> **EXERCISE DIRECTIONS**: Skipping all pictures, set down the lines of the listing from the first through the one with "Planuri de abonament lunar".
────────────────────
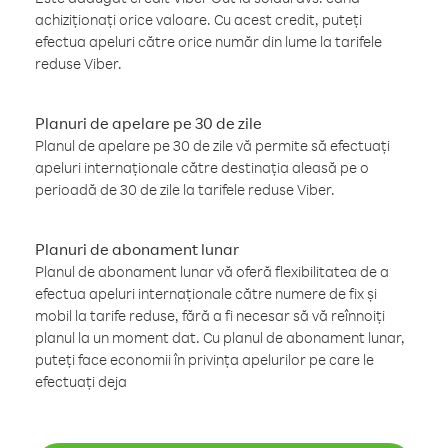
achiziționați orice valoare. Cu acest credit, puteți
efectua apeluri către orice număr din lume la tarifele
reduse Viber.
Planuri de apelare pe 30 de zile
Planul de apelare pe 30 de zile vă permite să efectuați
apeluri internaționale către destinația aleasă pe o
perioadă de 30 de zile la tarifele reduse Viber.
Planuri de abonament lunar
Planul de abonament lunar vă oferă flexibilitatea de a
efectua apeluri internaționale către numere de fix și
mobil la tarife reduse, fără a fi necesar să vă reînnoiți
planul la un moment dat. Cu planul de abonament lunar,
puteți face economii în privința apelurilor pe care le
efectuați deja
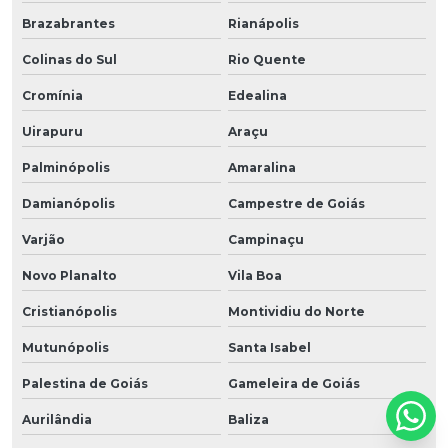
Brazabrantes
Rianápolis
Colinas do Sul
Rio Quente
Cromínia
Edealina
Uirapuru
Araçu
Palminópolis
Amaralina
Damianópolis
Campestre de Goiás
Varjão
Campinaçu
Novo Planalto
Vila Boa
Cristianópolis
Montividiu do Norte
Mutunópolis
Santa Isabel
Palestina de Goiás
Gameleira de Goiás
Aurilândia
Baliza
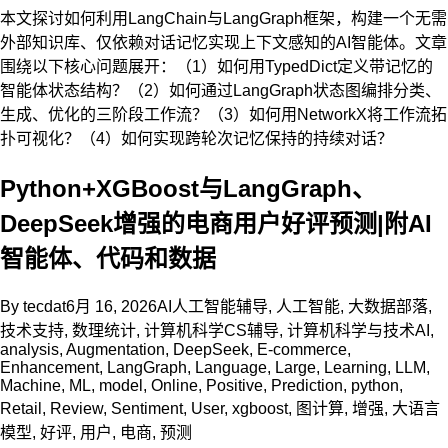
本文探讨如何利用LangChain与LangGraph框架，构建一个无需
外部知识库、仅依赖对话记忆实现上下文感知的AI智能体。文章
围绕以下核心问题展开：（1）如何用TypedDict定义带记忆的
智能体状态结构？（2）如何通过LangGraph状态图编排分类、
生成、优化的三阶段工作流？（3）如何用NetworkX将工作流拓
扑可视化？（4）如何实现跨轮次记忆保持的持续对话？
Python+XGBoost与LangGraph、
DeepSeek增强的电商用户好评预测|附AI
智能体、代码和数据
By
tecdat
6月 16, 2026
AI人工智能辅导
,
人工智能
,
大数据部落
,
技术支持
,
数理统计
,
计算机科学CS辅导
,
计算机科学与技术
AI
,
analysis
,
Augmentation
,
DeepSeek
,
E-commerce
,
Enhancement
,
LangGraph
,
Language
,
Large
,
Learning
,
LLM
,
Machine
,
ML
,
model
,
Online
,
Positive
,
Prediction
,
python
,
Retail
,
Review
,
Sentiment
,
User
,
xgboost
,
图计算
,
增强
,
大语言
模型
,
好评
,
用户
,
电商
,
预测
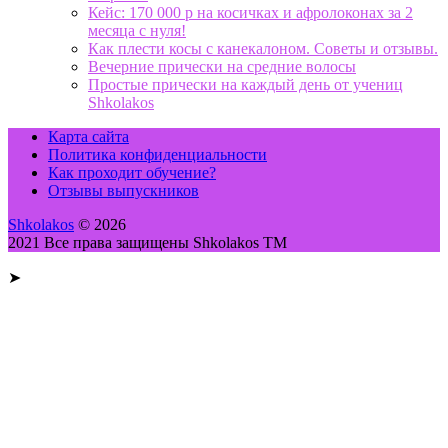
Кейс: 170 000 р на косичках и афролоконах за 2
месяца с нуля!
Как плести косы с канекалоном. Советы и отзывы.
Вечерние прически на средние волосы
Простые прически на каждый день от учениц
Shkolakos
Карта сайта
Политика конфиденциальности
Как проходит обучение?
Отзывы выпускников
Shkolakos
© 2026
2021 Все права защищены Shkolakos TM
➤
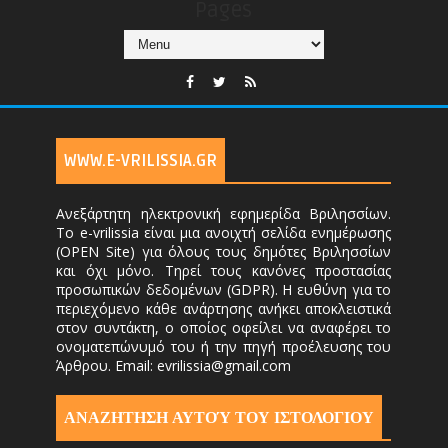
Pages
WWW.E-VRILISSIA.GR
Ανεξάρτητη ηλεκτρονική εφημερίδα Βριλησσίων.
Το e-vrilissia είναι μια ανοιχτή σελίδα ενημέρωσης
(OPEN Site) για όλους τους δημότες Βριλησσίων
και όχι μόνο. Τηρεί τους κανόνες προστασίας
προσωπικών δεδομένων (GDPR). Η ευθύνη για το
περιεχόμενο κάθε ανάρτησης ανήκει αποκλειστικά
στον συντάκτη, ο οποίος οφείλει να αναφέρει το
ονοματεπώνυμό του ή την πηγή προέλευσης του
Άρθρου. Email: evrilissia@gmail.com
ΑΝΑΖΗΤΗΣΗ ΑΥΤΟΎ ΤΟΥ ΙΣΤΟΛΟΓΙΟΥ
────────────────────
> **ANSWER SPACE**:
achiziționați orice valoare. Cu acest credit, puteți
efectua apeluri către orice număr din lume la tarifele
reduse Viber.
Planuri de apelare pe 30 de zile
Planul de apelare pe 30 de zile vă permite să efectuați
apeluri internaționale către destinația aleasă pe o
perioadă de 30 de zile la tarifele reduse Viber.
Planuri de abonament lunar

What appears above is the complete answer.